Dr. Desforges joined the Tufts faculty in 1952, and rose through the ranks. She was promoted to professor of medicine in 1972, when she joined the then New England Medical Center (now Tufts Medical Center). She was appointed distinguished professor of medicine in 1992 and distinguished professor emerita in 1994. Dr. Desforges was a respected member of the medical center’s hematology division, where she mentored fellows while running a laboratory and a vibrant clinical referral practice. She provided second opinions and care for patients from throughout New England and across the United States while teaching Tufts medical students in her well-known hematology course.

A master clinician and a compassionate physician, Dr.
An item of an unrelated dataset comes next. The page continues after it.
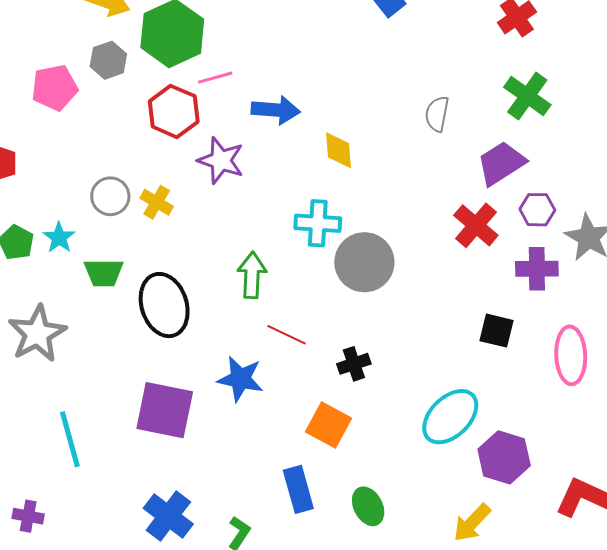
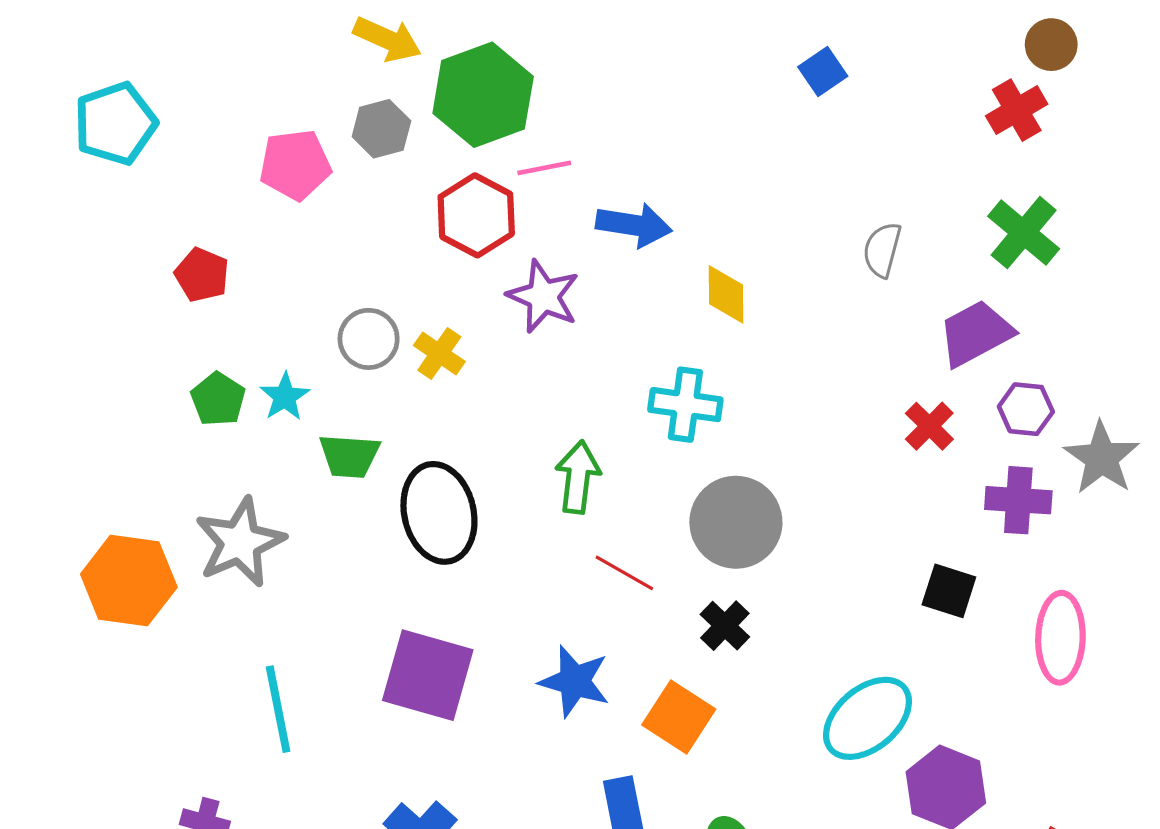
red cross: (476, 225) -> (929, 426), size x0.7
gray circle: (364, 262) -> (736, 522), moved
black cross: (354, 364) -> (725, 626), turned -32
blue star: (240, 379) -> (575, 681), moved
Desforges expected unfailingly rigorous thinking from her students and fellows, and only the most dedicated care for her patients. She had a reputation as an extraordinary teacher: she received the Outstanding Teacher Award for 13 consecutive years. She also received a Distinguished Teacher Award from the American College of Physicians in 1988.

As a teacher, her goal was to get medical students and research fellows to appreciate problems in a logical way, to understand how things work and why. “My students would say I emphasize logic, common sense and focusing,” she said in a 1989 interview published in the Tufts medical alumni magazine. “I stress not doing 20 different tasks at once. If we’re not parsimonious, then we’re not thinking,” she said.

A member of the Institute of Medicine, Dr. Desforges served as president of the American Society of Hematology and treasurer of the board of governors of the American Board of Internal Medicine. From 1960 to 1993, she was associate editor of the New England Journal of Medicine. In 2001, she received the Massachusetts Medical Society’s Lifetime Achievement Award. In her honor, her family and many supporters established the Jane F. Desforges, M.D., Chair in Hematology/Oncology in 2003.